她往后退了两步,规规矩矩地站好,开口说道:“长公主殿下,谢谢您昨晚救了爹爹。这是我做的甜汤,喝了就不冷了。”
萧明月握着笔的手顿了顿,目光从折子上抬起来,落在那个小豆丁身上。
五岁的娃娃穿着藕荷色的短袄,梳着两个圆圆的发髻,小脸蛋红扑扑,大概是刚从厨房出来,身上还带着一股淡淡的烟火气。
她本想说不必,让丫鬟端下去就是了。
可鼻尖忽然飘过来一股奇异的香味,甜丝丝,又夹着一股姜的暖辣,跟她平日里闻惯的沉水香完全不同。
那味道热腾腾的,像冬天里突然晒到的一缕太阳。
她的视线不由自主落到那只白瓷碗上。
碗里白润润的一团,表面平滑,中间嵌着一小片翠绿的薄荷叶,看着倒有几分精致。
江颂宜见她不说话,也不催,就安安静静地站在那里。
小手交叠放在身前,一副乖得不得了的样子。
萧明月放下笔,鬼使神差地拿起勺子,舀了一小口送进嘴里。
温热的奶膏入口即化,滑得像是丝缎。
甜味先散开,淡淡的,并不腻人,紧接着一股姜的辛热从舌尖蔓延开来,顺着喉咙一路往下淌,落进胃里。
暖洋洋的,连手脚都跟着舒坦起来。
她握着勺子的手微微顿了一下。
江颂宜眼巴巴地看着她:“殿下,好吃吗?”
萧明月没吭声,又舀了一勺。
第三勺、第四勺、第五勺她吃得不快不慢,一勺接一勺,姿态仍旧是端着的,背挺得笔直。
十来勺就见底了,她把最后一点奶膏也刮得干干净净。
放下勺子,看了一眼空碗,沉默了好一会儿。
“味道尚可。”她终于开口,声音还是淡淡的,但比刚才少了几分冷意,“以后可以常做。”
江颂宜眼睛一亮,弯成两道小月牙:“好!那我天天给殿下做!”
“不必天天。”萧明月顿了一下,“日一次即可。”
“好嘞!”小丫头脆生生地应了,端起空碗放进托盘里,朝萧明月行了个不伦不类的礼,“那殿下继续忙,我不打扰啦。”

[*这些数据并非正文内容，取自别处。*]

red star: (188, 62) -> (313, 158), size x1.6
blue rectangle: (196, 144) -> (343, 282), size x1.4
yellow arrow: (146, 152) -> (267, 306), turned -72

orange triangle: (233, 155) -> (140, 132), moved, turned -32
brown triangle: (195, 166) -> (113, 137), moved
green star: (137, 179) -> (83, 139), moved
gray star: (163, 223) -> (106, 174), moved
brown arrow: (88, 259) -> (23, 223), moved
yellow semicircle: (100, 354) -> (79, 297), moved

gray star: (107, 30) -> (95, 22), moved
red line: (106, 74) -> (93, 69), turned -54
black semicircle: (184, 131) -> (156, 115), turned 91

她抱着托盘转身往外走,走到门口时忽然又回过头,冲萧明月露出一个灿烂的笑容:“殿下,吃完全身都暖暖的,对不对?”
萧明月看着那张笑脸,怔了一下。
等她回过神来,小丫头已经蹬蹬蹬跑远了。
她低头看了看空碗,碗底干干净净,连点汁水都没剩下。
她忽然觉得自己刚才吃得有些失了仪态,清了清嗓子,重新拿起笔,却半晌没有批下一个字。

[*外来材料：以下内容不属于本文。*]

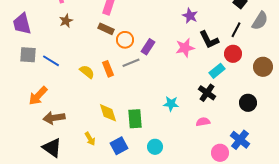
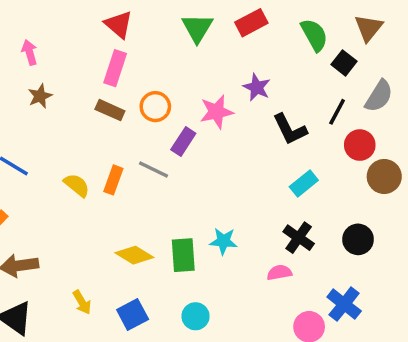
orange circle: (125, 40) -> (155, 107), moved
pink star: (185, 48) -> (216, 112), moved
red circle: (233, 54) -> (360, 145), moved
gray line: (131, 63) -> (154, 169), turned 48
orange rectangle: (108, 69) -> (113, 180), turned 42
black cross: (207, 93) -> (299, 238), moved
yellow diamond: (108, 113) -> (134, 255), moved, turned -40
green rectangle: (135, 119) -> (183, 255), moved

门外,李嬷嬷躲在廊柱后面,把这一幕从头到尾看得清清楚楚。
她看见长公主一勺一勺吃完那碗甜汤时,差点没忍住哭出来。
殿下多少年没有这样津津有味地吃过一样东西了?
平日用膳都是随便动两筷子就搁下,胃口差得让整个厨房都发愁。
可那一小碗奶膏,她吃得干干净净。
李嬷嬷抬手抹了抹眼角,转身直奔小厨房。
刘婆子几个还在那儿嘀咕刚才那碗姜撞奶的方子,看见李嬷嬷来了赶紧站直了身体。
李嬷嬷板着脸,把全厨房的人都叫到跟前:“都给我听好了,清风院的小姐往后要进厨房,谁也不许拦着。她要什么就给什么,想用哪个灶台就用哪个灶台,谁敢说半个不字,自己收拾包袱走人。”
刘婆子连连点头:“是是是,老奴记住了。”
李嬷嬷又补了一句:“还有,今儿这事儿不许到处传,殿下不喜欢人多嘴。”
众人齐声应了。
翌日,早朝。
金銮殿内,百官分列两侧,御座上的皇帝萧煜刚要开口问政,御史大夫赵无咎手持奏折,一步跨出班列。
"启禀陛下,臣有本奏!"赵无咎声如洪钟。
萧煜眉头一皱:"赵爱卿请讲。"
赵无咎展开奏折,目光扫过站在百官最前列的那道身影,硬着头皮念道:"臣弹劾长公主殿下。殿下身为皇族贵胄,竟强纳寒门病婿,私德有亏,有损皇家颜面。此风若长,天下人将如何看待我朝皇室?臣恳请陛下责成长公主殿下悔婚,以正视听!"
奏折念完,朝堂之上顿时炸开了锅。
有交头接耳窃窃私语的,有暗暗点头表示赞同的,也有面露不满想要出言反驳的。
嗡嗡声不绝于耳,几乎掀翻了金銮殿的屋顶。
萧明月站在百官之前,紫金冠上垂下的珠串纹丝不动。
她身姿笔挺,玄色朝服上的金凤凰灼灼生辉,仿佛随时要振翅飞起。
直到殿中议论声稍微停下,她嘴角微微一勾,竟然笑了。
这一笑,反而让不少老臣心里打了个突。
长公主平日冷若冰霜,极少在人前露出笑意,但凡笑了,必然有人要倒霉。
“赵大人。”萧明月侧过身来,目光如冰锥一般钉在赵无咎脸上,“你管得未免太宽了些。”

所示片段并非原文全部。